Problem to solve » Begin at the line containing "2023年10月(28)" in the records below, end at the line containing "Mutua Italiana Assistenza Veterinaria - Miav", and retype each line in that span exactly. No other line and no image should appear.
***** Working data *****
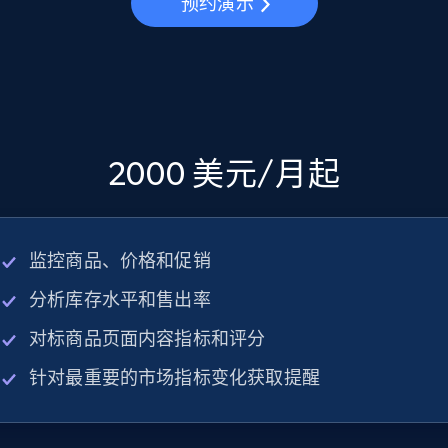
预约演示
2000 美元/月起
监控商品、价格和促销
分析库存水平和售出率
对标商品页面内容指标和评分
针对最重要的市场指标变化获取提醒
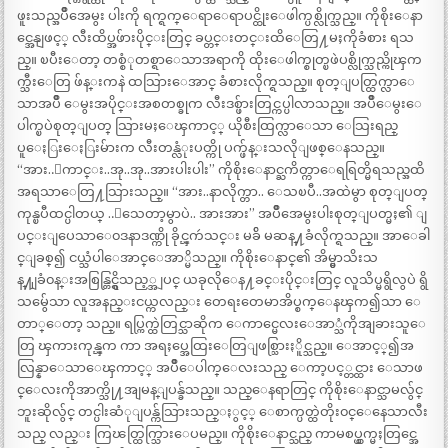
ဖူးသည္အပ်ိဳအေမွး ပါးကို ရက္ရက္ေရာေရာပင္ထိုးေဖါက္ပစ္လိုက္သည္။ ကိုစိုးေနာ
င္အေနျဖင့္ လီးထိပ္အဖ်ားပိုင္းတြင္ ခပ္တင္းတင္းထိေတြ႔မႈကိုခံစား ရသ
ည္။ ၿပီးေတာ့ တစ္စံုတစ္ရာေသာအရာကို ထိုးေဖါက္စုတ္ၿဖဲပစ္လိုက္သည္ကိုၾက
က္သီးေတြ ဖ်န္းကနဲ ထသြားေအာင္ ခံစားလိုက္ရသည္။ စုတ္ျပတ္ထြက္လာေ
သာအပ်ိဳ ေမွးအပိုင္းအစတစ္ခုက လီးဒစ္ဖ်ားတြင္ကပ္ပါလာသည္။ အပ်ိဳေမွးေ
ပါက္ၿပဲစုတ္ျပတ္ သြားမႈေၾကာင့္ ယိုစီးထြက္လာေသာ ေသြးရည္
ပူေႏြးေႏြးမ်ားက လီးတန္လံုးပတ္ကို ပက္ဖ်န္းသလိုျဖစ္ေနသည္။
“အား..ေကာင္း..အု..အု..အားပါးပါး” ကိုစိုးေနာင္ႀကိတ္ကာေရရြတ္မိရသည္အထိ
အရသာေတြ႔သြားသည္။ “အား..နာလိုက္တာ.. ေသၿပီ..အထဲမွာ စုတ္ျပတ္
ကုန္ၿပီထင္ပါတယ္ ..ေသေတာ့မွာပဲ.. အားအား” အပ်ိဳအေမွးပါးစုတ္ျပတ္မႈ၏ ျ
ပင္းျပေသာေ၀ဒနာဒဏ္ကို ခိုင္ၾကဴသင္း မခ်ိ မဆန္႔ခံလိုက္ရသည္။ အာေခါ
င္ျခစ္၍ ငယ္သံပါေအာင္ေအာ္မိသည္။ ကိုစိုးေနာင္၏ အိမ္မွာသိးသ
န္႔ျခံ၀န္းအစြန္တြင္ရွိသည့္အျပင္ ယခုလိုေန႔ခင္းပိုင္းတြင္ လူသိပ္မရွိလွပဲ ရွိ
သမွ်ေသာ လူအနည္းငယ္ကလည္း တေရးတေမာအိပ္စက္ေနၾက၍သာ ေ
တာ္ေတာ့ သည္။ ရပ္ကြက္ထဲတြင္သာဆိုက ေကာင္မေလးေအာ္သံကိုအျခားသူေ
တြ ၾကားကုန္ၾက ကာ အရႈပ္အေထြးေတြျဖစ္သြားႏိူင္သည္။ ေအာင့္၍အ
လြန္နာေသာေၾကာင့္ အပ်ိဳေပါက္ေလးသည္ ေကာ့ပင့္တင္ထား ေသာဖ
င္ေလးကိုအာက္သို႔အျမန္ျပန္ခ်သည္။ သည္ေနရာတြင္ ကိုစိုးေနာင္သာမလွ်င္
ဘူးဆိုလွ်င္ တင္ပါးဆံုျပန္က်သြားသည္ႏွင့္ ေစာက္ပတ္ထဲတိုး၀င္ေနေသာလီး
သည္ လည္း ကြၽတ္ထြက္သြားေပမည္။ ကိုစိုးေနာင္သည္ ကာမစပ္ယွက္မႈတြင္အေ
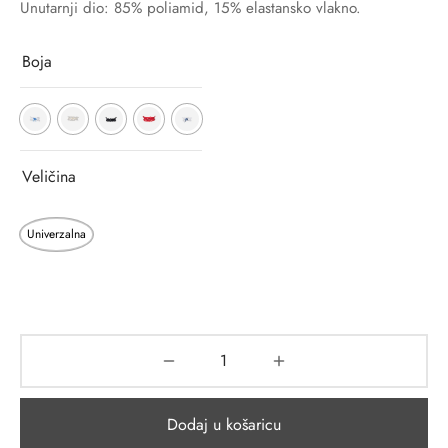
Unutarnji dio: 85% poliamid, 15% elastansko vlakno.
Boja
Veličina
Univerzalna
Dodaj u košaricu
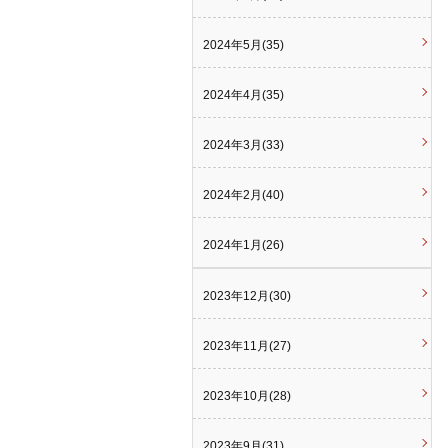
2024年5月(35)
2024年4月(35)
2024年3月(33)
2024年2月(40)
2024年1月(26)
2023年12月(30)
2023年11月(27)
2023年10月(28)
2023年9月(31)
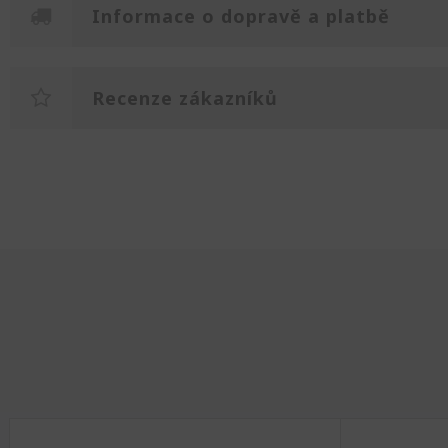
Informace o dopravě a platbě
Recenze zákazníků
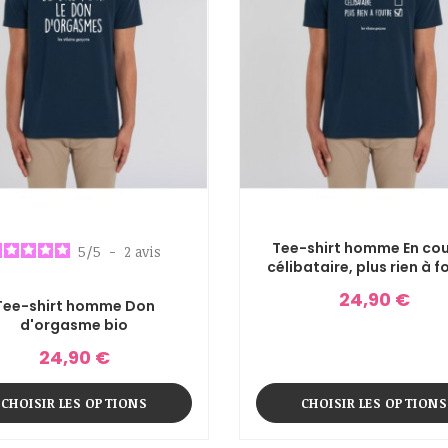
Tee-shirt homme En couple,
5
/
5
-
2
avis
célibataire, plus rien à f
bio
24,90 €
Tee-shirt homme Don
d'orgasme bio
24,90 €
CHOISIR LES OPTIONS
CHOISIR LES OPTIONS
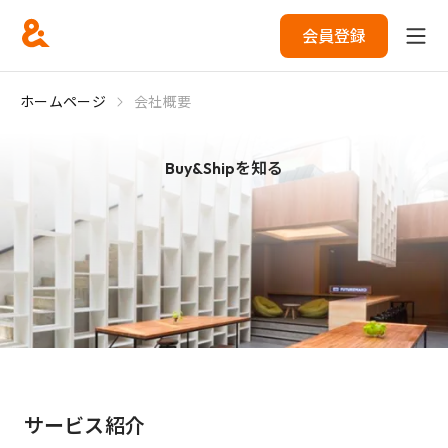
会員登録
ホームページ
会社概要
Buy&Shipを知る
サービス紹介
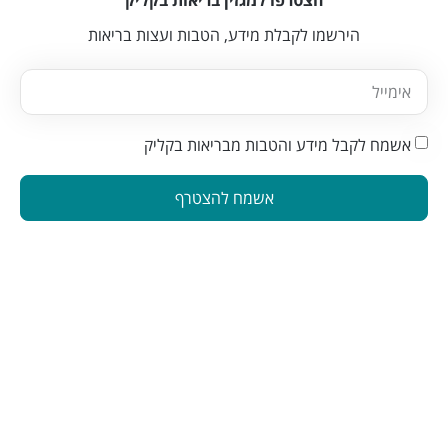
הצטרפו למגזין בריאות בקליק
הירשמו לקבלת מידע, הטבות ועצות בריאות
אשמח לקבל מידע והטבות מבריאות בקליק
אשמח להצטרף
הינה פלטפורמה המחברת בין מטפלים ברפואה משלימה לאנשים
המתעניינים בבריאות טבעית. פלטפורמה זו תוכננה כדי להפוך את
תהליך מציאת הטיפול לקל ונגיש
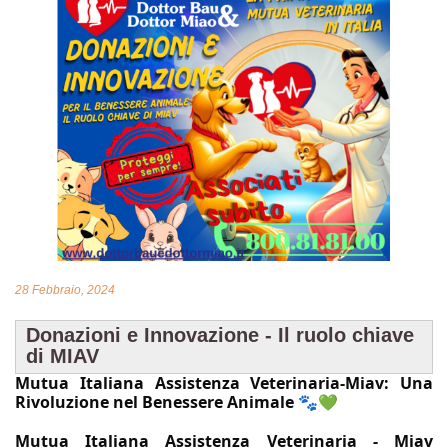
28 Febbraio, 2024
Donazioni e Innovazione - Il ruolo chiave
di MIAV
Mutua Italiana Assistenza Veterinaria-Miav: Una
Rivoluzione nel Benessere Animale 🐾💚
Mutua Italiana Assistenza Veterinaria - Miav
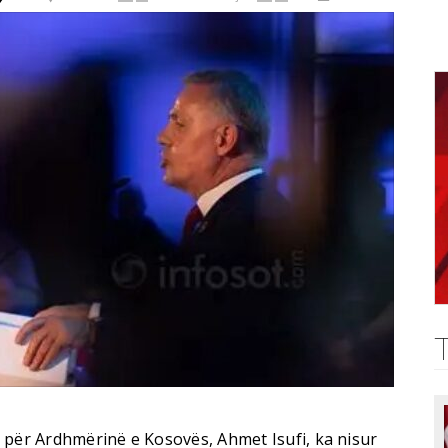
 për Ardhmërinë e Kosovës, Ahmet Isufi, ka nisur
*****
***** Working data *****
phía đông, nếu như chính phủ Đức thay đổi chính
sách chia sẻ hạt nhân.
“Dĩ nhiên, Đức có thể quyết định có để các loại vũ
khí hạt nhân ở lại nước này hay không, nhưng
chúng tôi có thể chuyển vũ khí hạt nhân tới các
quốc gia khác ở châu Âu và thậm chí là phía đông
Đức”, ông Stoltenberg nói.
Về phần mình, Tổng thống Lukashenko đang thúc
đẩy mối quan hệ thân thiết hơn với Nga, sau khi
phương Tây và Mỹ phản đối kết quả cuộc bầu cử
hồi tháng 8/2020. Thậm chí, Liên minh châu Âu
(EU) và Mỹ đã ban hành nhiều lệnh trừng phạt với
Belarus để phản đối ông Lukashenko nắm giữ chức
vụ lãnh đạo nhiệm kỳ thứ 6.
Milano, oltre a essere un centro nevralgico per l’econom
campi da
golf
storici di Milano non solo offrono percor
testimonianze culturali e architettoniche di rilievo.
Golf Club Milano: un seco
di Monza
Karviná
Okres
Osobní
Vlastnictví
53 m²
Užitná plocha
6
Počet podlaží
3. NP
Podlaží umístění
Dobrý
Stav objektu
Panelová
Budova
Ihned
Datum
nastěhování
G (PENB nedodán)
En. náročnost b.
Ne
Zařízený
*****
***** Working data *****
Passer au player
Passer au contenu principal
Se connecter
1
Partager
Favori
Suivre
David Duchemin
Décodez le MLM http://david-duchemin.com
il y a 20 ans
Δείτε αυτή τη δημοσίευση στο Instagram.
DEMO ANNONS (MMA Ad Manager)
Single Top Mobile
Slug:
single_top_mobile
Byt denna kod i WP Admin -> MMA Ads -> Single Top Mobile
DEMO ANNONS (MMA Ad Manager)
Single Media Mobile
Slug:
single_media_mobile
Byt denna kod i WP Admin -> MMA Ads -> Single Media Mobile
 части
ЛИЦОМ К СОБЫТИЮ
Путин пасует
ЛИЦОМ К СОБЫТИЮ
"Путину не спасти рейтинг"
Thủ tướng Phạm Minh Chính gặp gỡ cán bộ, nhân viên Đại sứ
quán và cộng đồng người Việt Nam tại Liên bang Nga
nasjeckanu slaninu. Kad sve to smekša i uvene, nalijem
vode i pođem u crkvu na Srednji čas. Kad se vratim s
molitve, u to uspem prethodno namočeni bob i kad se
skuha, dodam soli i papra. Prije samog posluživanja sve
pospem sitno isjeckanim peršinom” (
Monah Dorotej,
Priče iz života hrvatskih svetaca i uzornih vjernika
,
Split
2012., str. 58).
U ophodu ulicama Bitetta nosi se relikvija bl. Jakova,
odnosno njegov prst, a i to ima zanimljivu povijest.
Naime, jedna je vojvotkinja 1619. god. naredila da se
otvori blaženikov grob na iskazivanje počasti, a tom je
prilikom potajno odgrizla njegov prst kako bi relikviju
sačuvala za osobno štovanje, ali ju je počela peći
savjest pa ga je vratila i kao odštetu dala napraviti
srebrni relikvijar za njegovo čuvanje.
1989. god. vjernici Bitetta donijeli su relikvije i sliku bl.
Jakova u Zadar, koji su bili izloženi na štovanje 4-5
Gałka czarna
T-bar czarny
*****
Response to this task »
2023年10月(28)
2023年9月(31)
Informace o dopravě a platbě
Recenze zákazníků
Tee-shirt homme En couple,
5
/
5
-
2
avis
célibataire, plus rien à f
bio
24,90 €
Tee-shirt homme Don
d'orgasme bio
24,90 €
CHOISIR LES OPTIONS
CHOISIR LES OPTIONS
会員登録
ホームページ
会社概要
Buy&Shipを知る
サービス紹介
הצטרפו למגזין בריאות בקליק
הירשמו לקבלת מידע, הטבות ועצות בריאות
אשמח לקבל מידע והטבות מבריאות בקליק
אשמח להצטרף
הינה פלטפורמה המחברת בין מטפלים ברפואה משלימה לאנשים
המתעניינים בבריאות טבעית. פלטפורמה זו תוכננה כדי להפוך את
תהליך מציאת הטיפול לקל ונגיש
28 Febbraio, 2024
Donazioni e Innovazione - Il ruolo chiave
di MIAV
Mutua Italiana Assistenza Veterinaria-Miav: Una
Rivoluzione nel Benessere Animale 🐾💚
Mutua Italiana Assistenza Veterinaria - Miav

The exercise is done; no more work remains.